表は昨季の順位。丸数字は昨季プレイオフ進出チーム表は昨季の順位。丸数字は昨季プレイオフ進出チーム だが、デュラントは、「この状況は好機だ」と語る。「チームメイトの出場機会が増え、それが彼らの自信となる。僕はゲームに出ていない間に多くのことを学んでいるし、ウィン・ウィンな状況だよ」。

 確かに昨季のプレイオフを見ると、サンダーは2枚看板こそ脅威だったが、常にあと1枚足りない感がつきまとった。デュラントのいない状況が、スティーブン・アダムス(C)やジェレミー・ラム(SG/SF)ら若手の成長を促(うなが)すことになれば、打倒スパーズも現実味を帯びてくる。序盤戦のデュラント不在が吉と出るか凶と出るかは、シーズンが終わるまで分からない。

 同じく打倒スパーズを掲げているのは、昨季カンファレンス3位のロサンゼルス・クリッパーズだ。スターター5人を保持したまま、さらなる補強に成功。新加入のスペンサー・ホーズ(C)がインサイド、ジョーダン・ファーマー(PG)がクリス・ポールのバックアップとなり、戦力はいっそう充実した。

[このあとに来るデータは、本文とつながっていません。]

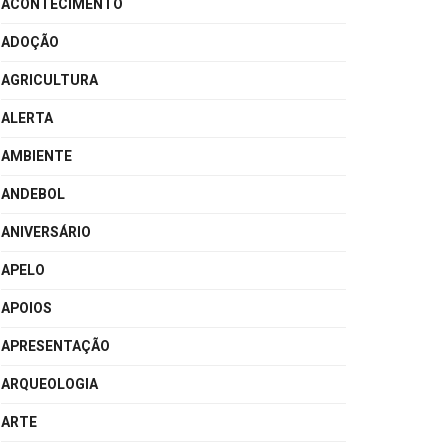
ACONTECIMENTO
ADOÇÃO
AGRICULTURA
ALERTA
AMBIENTE
ANDEBOL
ANIVERSÁRIO
APELO
APOIOS
APRESENTAÇÃO
ARQUEOLOGIA
ARTE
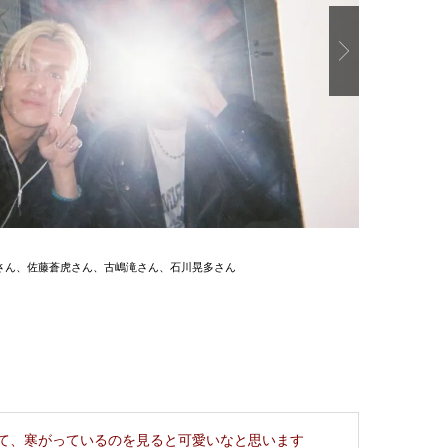
Next
さん、佐藤蒼虎さん、古嶋滝さん、石川晃多さん
（
て、寒がっているのを見ると可愛いなと思います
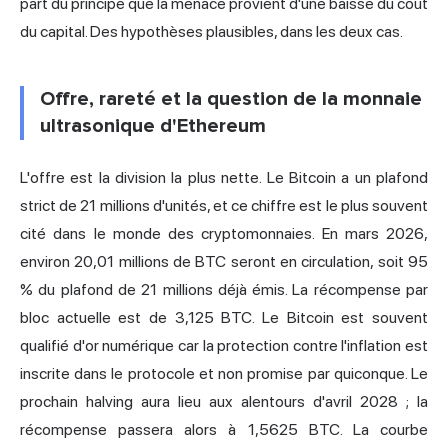
part du principe que la menace provient d'une baisse du coût
du capital. Des hypothèses plausibles, dans les deux cas.
Offre, rareté et la question de la monnaie
ultrasonique d'Ethereum
L'offre est la division la plus nette. Le Bitcoin a un plafond
strict de 21 millions d'unités, et ce chiffre est le plus souvent
cité dans le monde des cryptomonnaies. En mars 2026,
environ 20,01 millions de BTC seront en circulation, soit 95
% du plafond de 21 millions déjà émis. La récompense par
bloc actuelle est de 3,125 BTC. Le Bitcoin est souvent
qualifié d'or numérique car la protection contre l'inflation est
inscrite dans le protocole et non promise par quiconque. Le
prochain halving aura lieu aux alentours d'avril 2028 ; la
récompense passera alors à 1,5625 BTC. La courbe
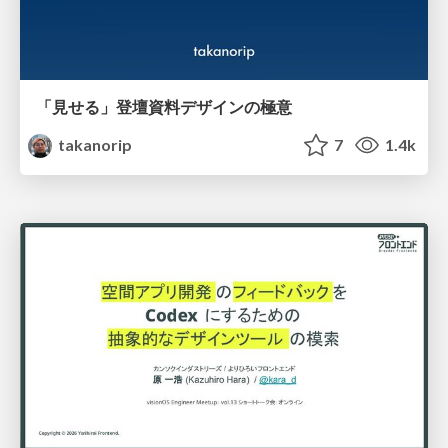
「見せる」登壇資料デザインの極意
takanorip
7
1.4k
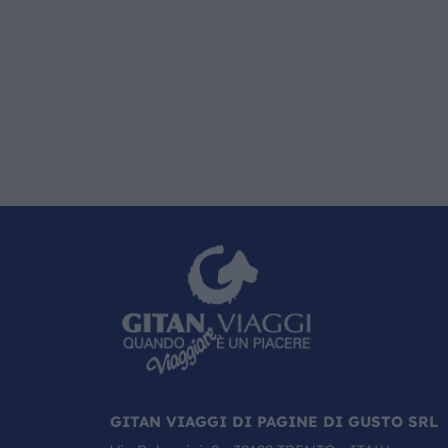
GITAN VIAGGI DI PAGINE DI GUSTO SRL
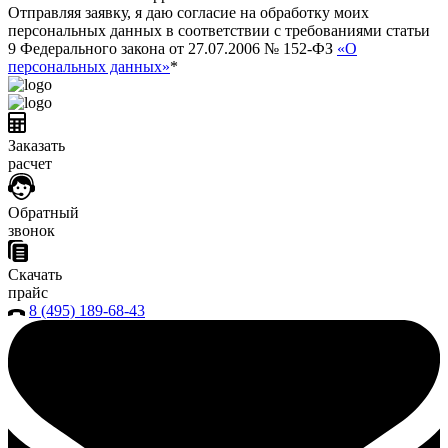
Отправляя заявку, я даю согласие на обработку моих
персональных данных в соответствии с требованиями статьи
9 Федерального закона от 27.07.2006 № 152-ФЗ
«О
персональных данных»
*
Заказать
расчет
Обратный
звонок
Скачать
прайс
8 (495) 189-68-43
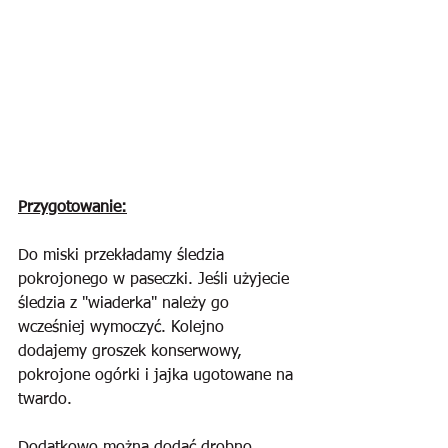
Przygotowanie:
Do miski przekładamy śledzia 
pokrojonego w paseczki. Jeśli użyjecie 
śledzia z "wiaderka" należy go 
wcześniej wymoczyć. Kolejno 
dodajemy groszek konserwowy, 
pokrojone ogórki i jajka ugotowane na 
twardo.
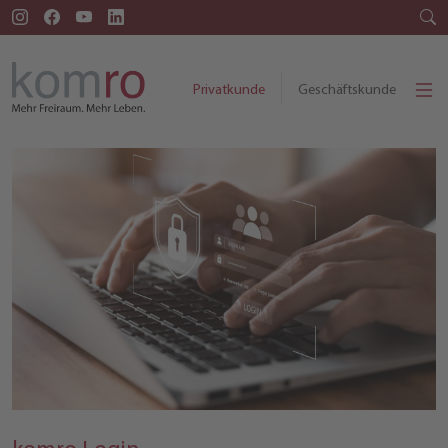
Privatkunde
Geschäftskunde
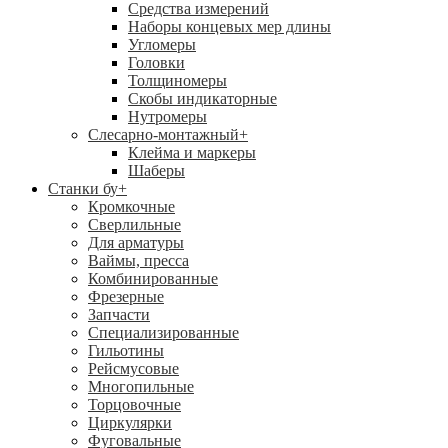
Средства измерений
Наборы концевых мер длины
Угломеры
Головки
Толщиномеры
Скобы индикаторные
Нутромеры
Слесарно-монтажный
+
Клейма и маркеры
Шаберы
Станки бу
+
Кромкочные
Сверлильные
Для арматуры
Ваймы, пресса
Комбинированные
Фрезерные
Запчасти
Специализированные
Гильотины
Рейсмусовые
Многопильные
Торцовочные
Циркулярки
Фуговальные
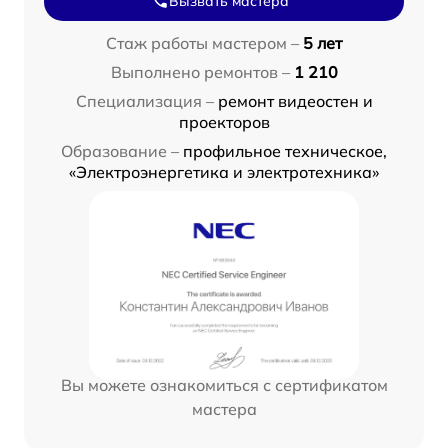
Вызвать мастера
Стаж работы мастером –
5 лет
Выполнено ремонтов –
1 210
Специализация –
ремонт видеостен и
проекторов
Образование –
профильное техническое,
«Электроэнергетика и электротехника»
Вы можете ознакомиться с сертификатом
мастера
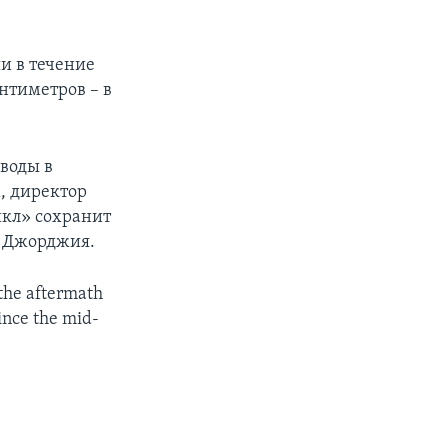
и в течение
нтиметров – в
 воды в
, директор
йкл» сохранит
и Джорджия.
 the aftermath
since the mid-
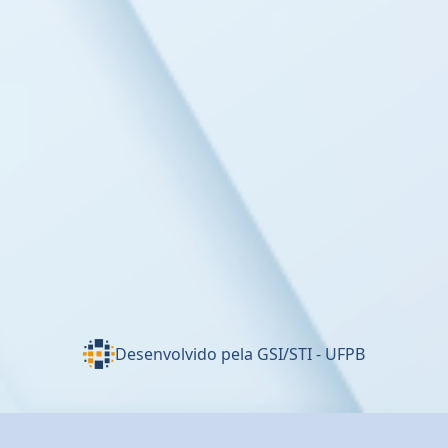
Desenvolvido pela GSI/STI - UFPB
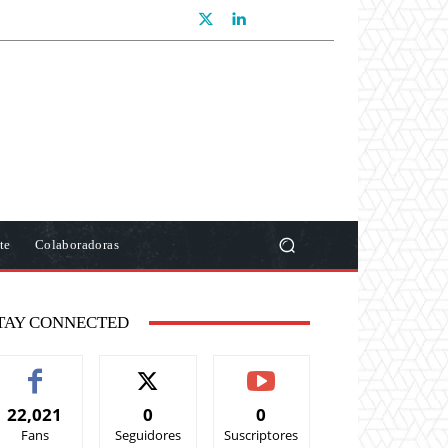
te
Colaboradoras
TAY CONNECTED
22,021
0
0
Fans
Seguidores
Suscriptores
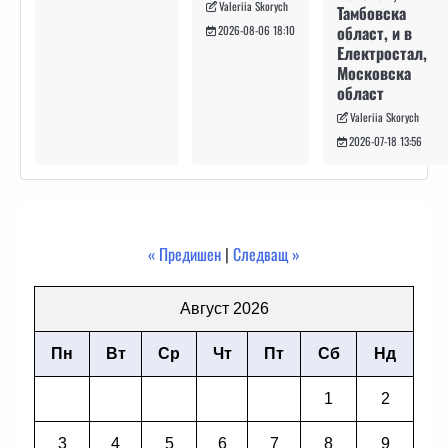
Valeriia Skorych
Тамбовска
област, и в
2026-08-06 18:10
Електростал,
Московска
област
Valeriia Skorych
2026-07-18 13:56
« Предишен
|
Следващ »
Август 2026
Пн
Вт
Ср
Чт
Пт
Сб
Нд
1
2
3
4
5
6
7
8
9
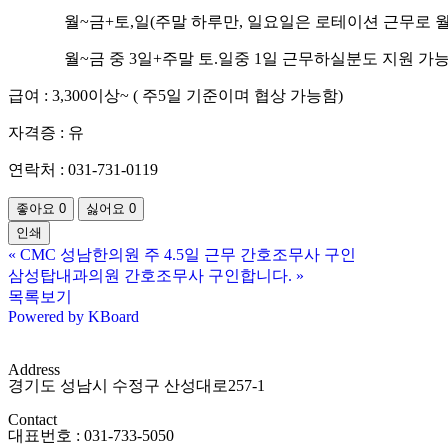
월~금+토,일(주말 하루만, 일요일은 로테이션 근무로 월 
월~금 중 3일+주말 토.일중 1일 근무하실분도 지원 가
급여 : 3,300이상~ ( 주5일 기준이며 협상 가능함)
자격증 : 유
연락처 : 031-731-0119
좋아요
0
싫어요
0
인쇄
«
CMC 성남한의원 주 4.5일 근무 간호조무사 구인
삼성탑내과의원 간호조무사 구인합니다.
»
목록보기
Powered by KBoard
Address
경기도 성남시 수정구 산성대로257-1
Contact
대표번호 : 031-733-5050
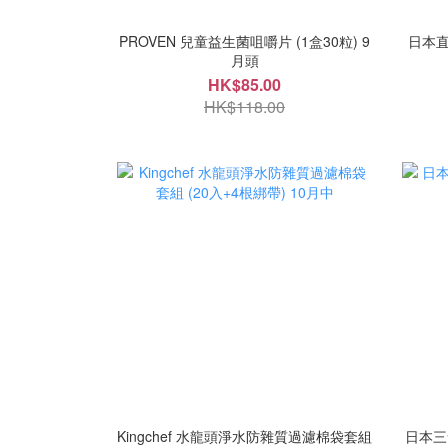
PROVEN 兒童益生菌咀嚼片 (1盒30粒) 9
日本直
月頭
HK$85.00
HK$118.00
Kingchef 水龍頭淨水防雜質過濾棉袋套組
日本三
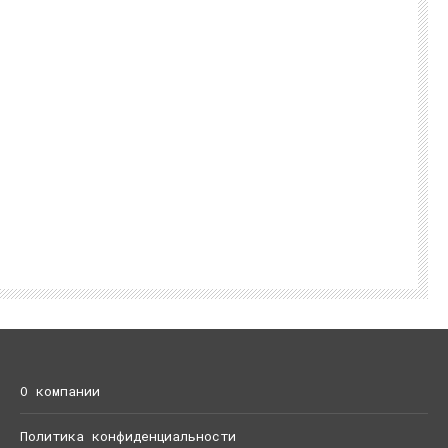
О компании
Политика конфиденциальности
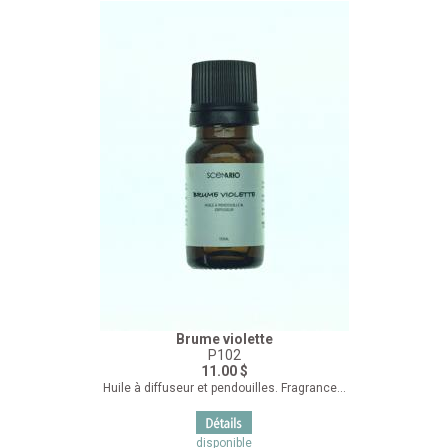
Brume violette
P102
11.00 $
Huile à diffuseur et pendouilles. Fragrance...
disponible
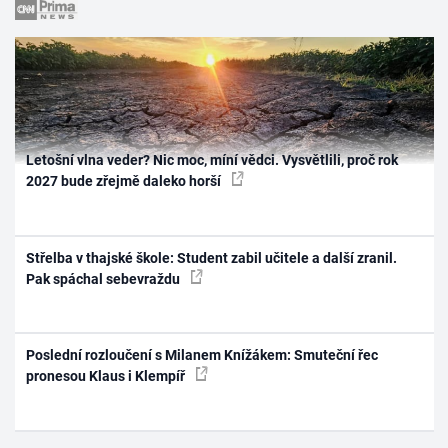
Letošní vlna veder? Nic moc, míní vědci. Vysvětlili, proč rok
2027 bude zřejmě daleko horší
Střelba v thajské škole: Student zabil učitele a další zranil.
Pak spáchal sebevraždu
Poslední rozloučení s Milanem Knížákem: Smuteční řec
pronesou Klaus i Klempíř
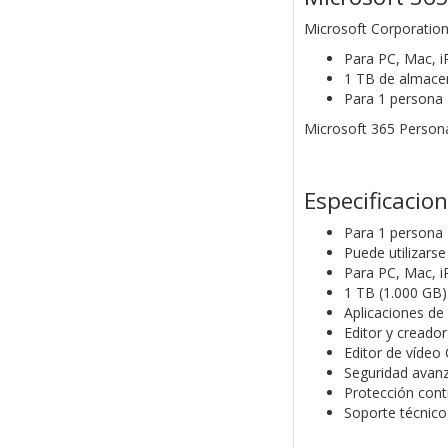
Microsoft Corporatio
Para PC, Mac, i
1 TB de almace
Para 1 persona
Microsoft 365 Persona
Especificacio
Para 1 persona
Puede utilizarse
Para PC, Mac, i
1 TB (1.000 GB
Aplicaciones de
Editor y creado
Editor de vídeo
Seguridad avanz
Protección cont
Soporte técnico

 その中でも、一番の戦力アップと言える要因は、ブレイク・グリフィン(PF)のシュートレンジが広がったことだろう。身体能力とダンクがウリのグリフィンが、オフのトレーニングでミドル&ロングレンジからのシュート力を向上させた。プレシーズンゲームのゴールデンステート・ウォリアーズ戦では、第1クォーターだけで3ポイントシュートを含む計6本のジャンプショットを成功させ、26分の出場で24得点を挙げている。グリフィンのミドルレンジからのシュート成功率の向上が、打倒スパーズのカギになるのは間違いない。

 今季のウェスタンでダークホースを挙げるならば、昨年ホーネッツから改名したニューオリンズ・ペリカンズだろう。注目は、昨季デビュー2年目にしてブロック王に輝き、リーグ屈指のビッグマンへと進化を遂げたアンソニー・デイビス(PF/C)だ。ワールドカップではアメリカ代表の主軸として活躍し、デュラントが「次のMVP候補」と名指しした21歳である。前述のGMアンケートでも、「もし、これから球団を率いるとして、好きな選手を獲得できるとすれば誰を選ぶ?」という設問に、デイビスはサンダーのデュラントと並んで2位を獲得(1位はレブロン・ジェームズ)。昨季のペリカンンズの成績(34勝48敗)も、デイビスが故障で15試合欠場し、主力級が次々と長期離脱した結果だけに、度外視できる。今季、ペリカンズがウェスタンの「台風の目」になる可能性は十分にあるだろう。

 ポテンシャルという部分に期待するのなら、ミネソタ・ティンバーウルブズにも注目が必要だ。2003-04年シーズンを最後にプレイオフに進出できておらず、過去10年間で1度しか勝率5割を越えたことがない。さらにオフには、エースのケビン・ラブ(PF/C、現クリーブランド・キャブス)も放出した。しかし、ラブとのトレードで、「レブロン以来最高の逸材」と呼ばれる2014年ドラフト全体1位指名のアンドリュー・ウィギンス(SG/SF)と、2013年にカナダ人初のドラフト全体1位指名を受けたアンソニー・ベネット(SF/PF)を獲得。ドラフト1位の看板は、決して軽くない。シーズンが終わってみれば、トレードで得をしたのはキャブスではなくウルブズ、と言われている可能性もある。